▸ Exercise requirements: The tail of the records, from the line containing "687.25.1.el9_8.aarch64.html" through the final line, should be printed exactly and on its own.

Stored entries

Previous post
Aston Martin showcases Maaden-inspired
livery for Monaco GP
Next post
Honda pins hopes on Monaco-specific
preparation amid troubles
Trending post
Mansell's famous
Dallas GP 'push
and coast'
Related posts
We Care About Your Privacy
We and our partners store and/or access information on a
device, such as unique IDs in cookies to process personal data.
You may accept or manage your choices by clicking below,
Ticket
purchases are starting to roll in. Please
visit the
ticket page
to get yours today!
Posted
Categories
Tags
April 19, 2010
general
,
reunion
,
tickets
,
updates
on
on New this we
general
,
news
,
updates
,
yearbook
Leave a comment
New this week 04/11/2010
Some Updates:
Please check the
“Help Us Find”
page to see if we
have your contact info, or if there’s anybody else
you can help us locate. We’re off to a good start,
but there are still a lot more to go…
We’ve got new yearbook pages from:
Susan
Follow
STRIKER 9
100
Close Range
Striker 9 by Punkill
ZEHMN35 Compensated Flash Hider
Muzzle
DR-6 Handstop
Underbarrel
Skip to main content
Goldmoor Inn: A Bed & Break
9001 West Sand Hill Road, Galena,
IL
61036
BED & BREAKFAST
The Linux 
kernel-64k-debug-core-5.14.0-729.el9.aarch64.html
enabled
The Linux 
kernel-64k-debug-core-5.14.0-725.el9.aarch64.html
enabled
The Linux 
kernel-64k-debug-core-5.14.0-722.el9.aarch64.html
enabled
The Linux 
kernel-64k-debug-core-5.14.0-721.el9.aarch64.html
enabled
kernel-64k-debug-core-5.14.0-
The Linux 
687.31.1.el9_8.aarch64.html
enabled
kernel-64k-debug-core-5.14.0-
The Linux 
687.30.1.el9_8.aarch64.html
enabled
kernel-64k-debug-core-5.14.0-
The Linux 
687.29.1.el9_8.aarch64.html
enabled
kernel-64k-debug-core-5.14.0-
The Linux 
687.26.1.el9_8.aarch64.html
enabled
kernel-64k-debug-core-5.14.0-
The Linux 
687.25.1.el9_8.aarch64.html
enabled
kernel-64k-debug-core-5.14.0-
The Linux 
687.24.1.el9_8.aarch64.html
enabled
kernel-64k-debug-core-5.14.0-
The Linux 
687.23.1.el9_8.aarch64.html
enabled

▸ Your solution:
687.25.1.el9_8.aarch64.html
enabled
kernel-64k-debug-core-5.14.0-
The Linux 
687.24.1.el9_8.aarch64.html
enabled
kernel-64k-debug-core-5.14.0-
The Linux 
687.23.1.el9_8.aarch64.html
enabled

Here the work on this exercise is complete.